Publication information
- Publisher: DC Comics
- First appearance: Final Crisis: Rage of the Red Lanterns #1 (December 2008)
- Created by: Geoff Johns Shane Davis

In-story information
- Full name: Bleez
- Species: Havanian
- Place of origin: Havania, Sector 33
- Team affiliations: Red Lantern Corps New Guardians
- Partnerships: Atrocitus Guy Gardner
- Abilities: Red Power Ring Red power ring: Energy constructs; Force-Field generation; Flight; Superhuman durability; Superhuman strength; Rage empowerment; Rage plasma;

= Bleez =

Bleez is an anti-heroine and supervillain appearing in American comic books published by DC Comics. Created by writer Geoff Johns and artist Shane Davis, the character first appeared in Final Crisis: Rage of the Red Lanterns #1 (December 2008).

==Publication history==
Created by writer Geoff Johns and Shane Davis, she made her first appearance in Final Crisis: Rage of the Red Lanterns #1 (December 2008), and has since featured prominently in several other Green Lantern related titles, especially in the Green Lantern: New Guardians series. She started out as a ruthless, feral villain but over time has gained control of her powers and become more of an anti-hero, occasionally siding with heroes such as the Green Lanterns.

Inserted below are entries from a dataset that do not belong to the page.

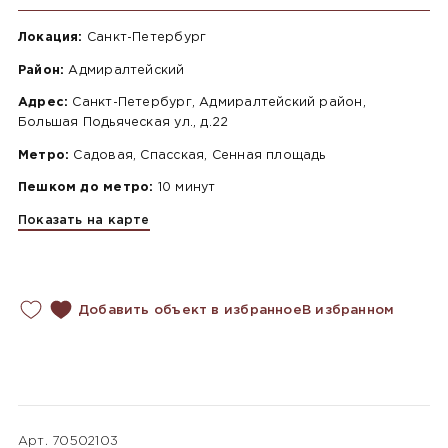
Локация:
Санкт-Петербург
Район:
Адмиралтейский
Адрес:
Санкт-Петербург, Адмиралтейский район,
Большая Подьяческая ул., д.22
Метро:
Садовая, Спасская, Сенная площадь
Пешком до метро:
10 минут
Показать на карте
Добавить объект в избранное
В избранном
Арт. 70502103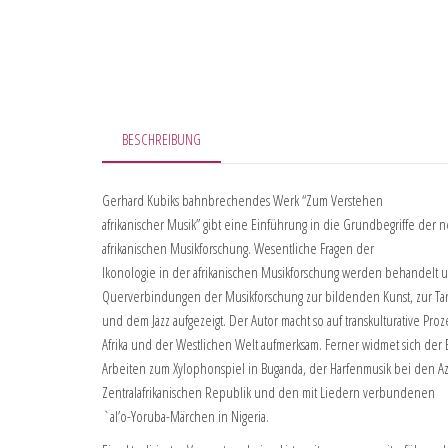
BESCHREIBUNG
Gerhard Kubiks bahnbrechendes Werk “Zum Verstehen
afrikanischer Musik” gibt eine Einführung in die Grundbegriffe der
afrikanischen Musikforschung. Wesentliche Fragen der
Ikonologie in der afrikanischen Musikforschung werden behandelt 
Querverbindungen der Musikforschung zur bildenden Kunst, zur Tan
und dem Jazz aufgezeigt. Der Autor macht so auf transkulturative Pro
Afrika und der Westlichen Welt aufmerksam. Ferner widmet sich der 
Arbeiten zum Xylophonspiel in Buganda, der Harfenmusik bei den A
Zentralafrikanischen Republik und den mit Liedern verbundenen
`al’o-Yoruba-Märchen in Nigeria.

She is one of the foremost members of the Red Lantern Corps, who was inducted after being abused and tortured by the Sinestro Corps, which also resulted in her wings being cut off. In the rebooted DC Comics universe of 2011's "The New 52", Bleez joined representatives of the seven Lantern Corps to form "The New Guardians", led by White Lantern Kyle Rayner. At times, Bleez has opposed Red Lantern Corps leader Atrocitus, and has even fought him for control of the Corps. In spite of this, she is a loyal member of the Red Lanterns, and usually serves as one of Atrocitus' chief enforcers.

==Fictional character biography==

Bleez before she became a Red Lantern, as depicted in Blackest Night: Tales of the Corps #2 (2009)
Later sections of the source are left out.